▸ **Instructions to follow**
Copy each line of the entries beneath that contains the word "vous".
START Records for this task
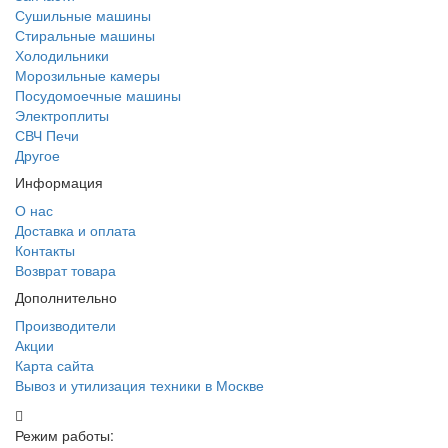
Сушильные машины
Стиральные машины
Холодильники
Морозильные камеры
Посудомоечные машины
Электроплиты
СВЧ Печи
Другое
Информация
О нас
Доставка и оплата
Контакты
Возврат товара
Дополнительно
Производители
Акции
Карта сайта
Вывоз и утилизация техники в Москве
Режим работы:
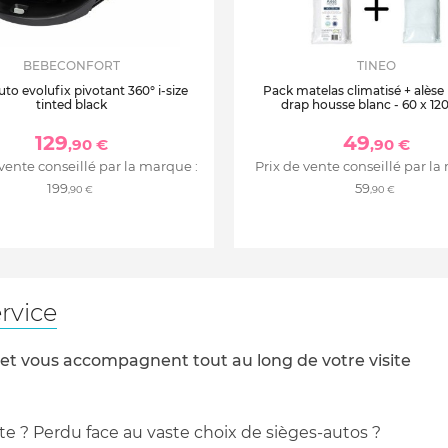
BEBECONFORT
TINEO
DF à teneur réduite en
uto evolufix pivotant 360° i-size
Pack matelas climatisé + alèse
tinted black
drap housse blanc - 60 x 12
129
49
matière de stabilité et de
,90 €
,90 €
 vente conseillé par la marque :
Prix de vente conseillé par la
199
59
,90 €
,90 €
rvice
 et vous accompagnent tout au long de votre visite
te ? Perdu face au vaste choix de sièges-autos ?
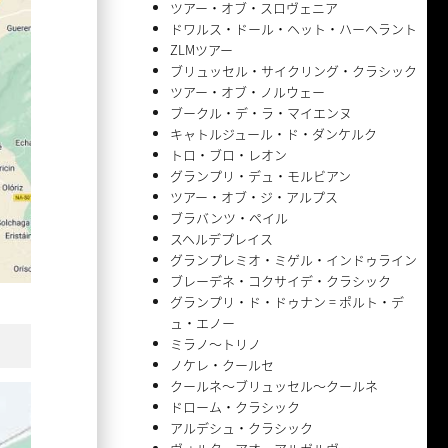
ツアー・オブ・スロヴェニア
ドワルス・ドール・ヘット・ハーヘラント
ZLMツアー
ブリュッセル・サイクリング・クラシック
ツアー・オブ・ノルウェー
ブークル・デ・ラ・マイエンヌ
キャトルジュール・ド・ダンケルク
トロ・ブロ・レオン
グランプリ・デュ・モルビアン
ツアー・オブ・ジ・アルプス
ブラバンツ・ペイル
スヘルデプレイス
グランプレミオ・ミゲル・インドゥライン
ブレーデネ・コクサイデ・クラシック
グランプリ・ド・ドゥナン = ポルト・デ
ュ・エノー
ミラノ〜トリノ
ノケレ・クールセ
クールネ〜ブリュッセル〜クールネ
ドローム・クラシック
アルデシュ・クラシック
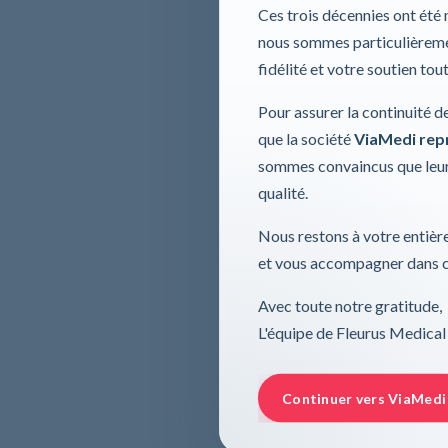
Ces trois décennies ont été
nous sommes particulièremen
fidélité et votre soutien tou
Pour assurer la continuité d
que la société
ViaMedi repre
sommes convaincus que leur
qualité.
Nous restons à votre entière
et vous accompagner dans ce
Avec toute notre gratitude,
L'équipe de Fleurus Medical
Continuer vers ViaMedi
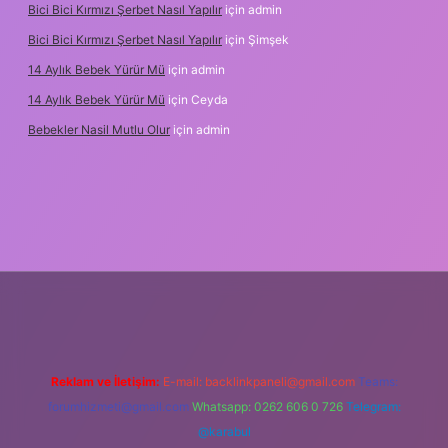
Bici Bici Kırmızı Şerbet Nasıl Yapılır
için
admin
Bici Bici Kırmızı Şerbet Nasıl Yapılır
için
Şimşek
14 Aylık Bebek Yürür Mü
için
admin
14 Aylık Bebek Yürür Mü
için
Ceyda
Bebekler Nasil Mutlu Olur
için
admin
yz/
Reklam ve İletişim:
E-mail:
backlinkpaneli@gmail.com
Teams:
forumhizmeti@gmail.com
Whatsapp: 0262 606 0 726
Telegram:
@karabul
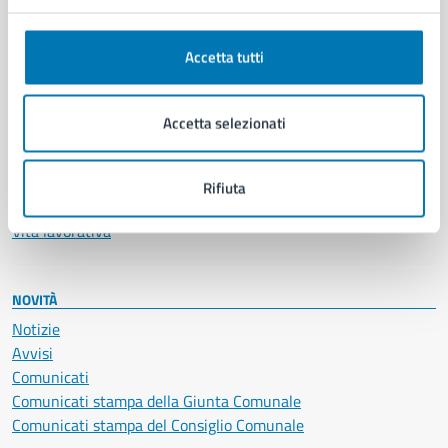
Anagrafe e stato civile
Autorizzazioni
Accetta tutti
Cultura e tempo libero
Documenti e certificati
Educazione e formazione
Accetta selezionati
Giustizia e sicurezza pubblica
Imprese e commercio
Salute, benessere e assistenza
Rifiuta
Servizi Cimiteriali
Vita lavorativa
NOVITÀ
Notizie
Avvisi
Comunicati
Comunicati stampa della Giunta Comunale
Comunicati stampa del Consiglio Comunale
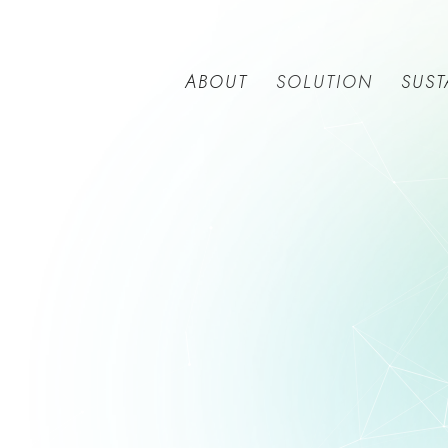
ABOUT
SUST
SOLUTION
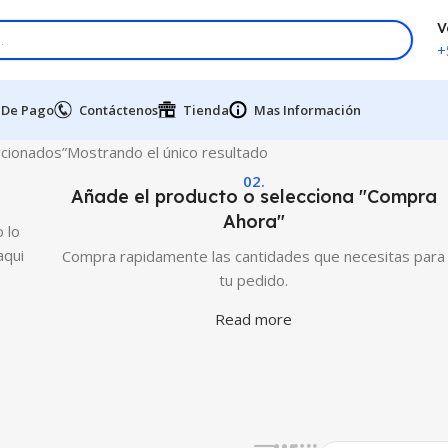
V
+
 De Pago
Contáctenos
Tienda
Mas Información
icionados”
Mostrando el único resultado
02.
Añade el producto o selecciona "Compra
Ahora"
 lo
aqui
Compra rapidamente las cantidades que necesitas para
tu pedido.
Read more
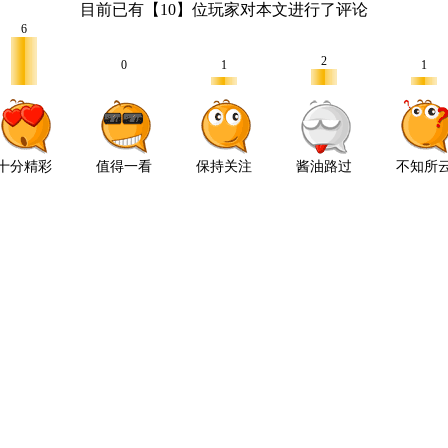
目前已有【
10
】位玩家对本文进行了评论
6
2
0
1
1
十分精彩
值得一看
保持关注
酱油路过
不知所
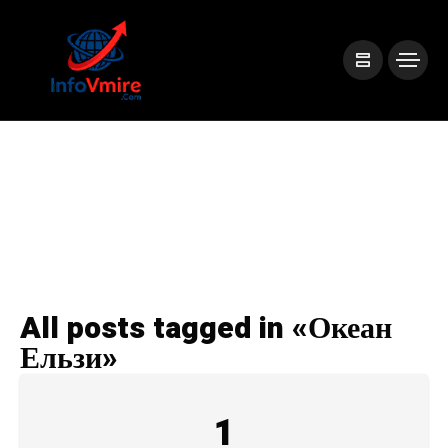
All posts tagged in «Океан
Ельзи»
1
END Records for this task
▸ **Solution for this task**
 et vous accompagnent tout au long de votre visite
et vous accompagner dans ce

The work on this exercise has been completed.